Change is not ever a fun thing to deal with.
Due to a lot of different reasons, our house is in a season of change. Some things are exciting, some things are scary, and some things are sad. Nonetheless, the tides are changing and leaving a lot of things feeling discombobulated.
I sat down today and made a list of the doctors/nurses/teachers/therapists who have given their notice to take other jobs or move to other offices in the past six months. These are people who have been part of Max's team for many years, to just the past year. But they've all been an important part of his care.
In the past six months we've said goodbye to ten doctors/nurses/teachers/therapists, in addition to his team of teachers at elementary school. These are people who know how to care for Max without me having to remind them. These are people who know the difference between bring him to the hospital, or handle it at home.

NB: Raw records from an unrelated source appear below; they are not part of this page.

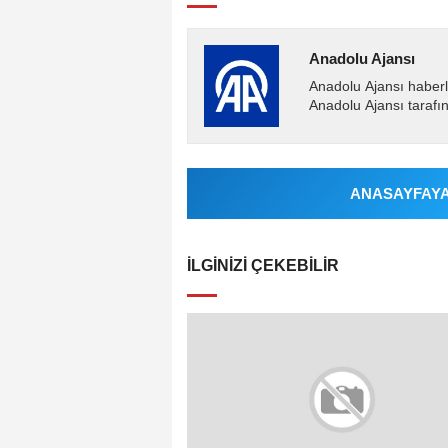
Anadolu Ajansı
Anadolu Ajansı haberl
Anadolu Ajansı tarafın
ANASAYFAYA 
İLGINIZI ÇEKEBILIR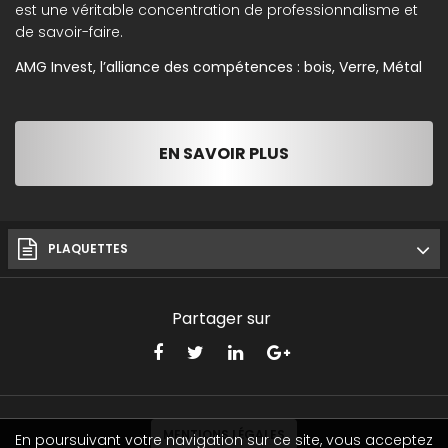
est une véritable concentration de professionnalisme et
de savoir-faire.
AMG Invest, l’alliance des compétences : bois, Verre, Métal
EN SAVOIR PLUS
PLAQUETTES
Partager sur
MENTIONS LÉGALES
En poursuivant votre navigation sur ce site, vous acceptez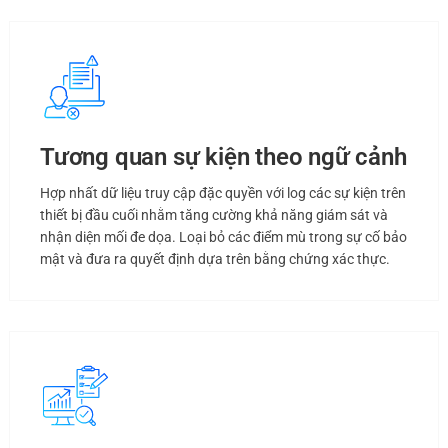
Tương quan sự kiện theo ngữ cảnh
Hợp nhất dữ liệu truy cập đặc quyền với log các sự kiện trên
thiết bị đầu cuối nhằm tăng cường khả năng giám sát và
nhận diện mối đe dọa. Loại bỏ các điểm mù trong sự cố bảo
mật và đưa ra quyết định dựa trên bằng chứng xác thực.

These are people who know how he jokes, or how he learns. These are people who have learned how to hold his head just right to get him to go to sleep. And we've had to say goodbye and teach a whole new set of people the ins and outs of Max.
For the doctors who are moving on, we're grateful for all they've done for Max through the years. It is incredibly difficult to get to know new doctors. With doctors, you might see them once or twice a year. When the same doctor has been following him for years and suddenly that changes, there is an awful lot of things to cover before they feel comfortable knowing how he works. Quite honestly, it's exhausting explaining every little thing and pinpoint of medical history at every doctor's appointment.
For the nurses, therapists and teachers it's a bit different because they are the people Max sees every week. They come into our home and know Max quite well. I know with them it's always a consideration that they will be leaving Max in their decision to move on. While I always appreciate that, it doesn't soften the blow that I will have to explain to him that they won't be coming back, or how much time and effort training a new person will take.
I think this must be one of the hardest things about needing so many people to keep him going. I often wish we didn't need nurses, and weekly therapies, and so many specialists and doctors just to keep the big guy going. I'm grateful, so very grateful we have them all, but just wish we didn't need it. What must it be like to not have so many people having input on every aspect of your child's life?
For now, we'll keep training replacements. And hope it works out that we click so there isn't as much change for him, and us coming up. I'll be holding my breath a little at the months to come and the changes that will continue to come. And know that we've been through more and ended up on top.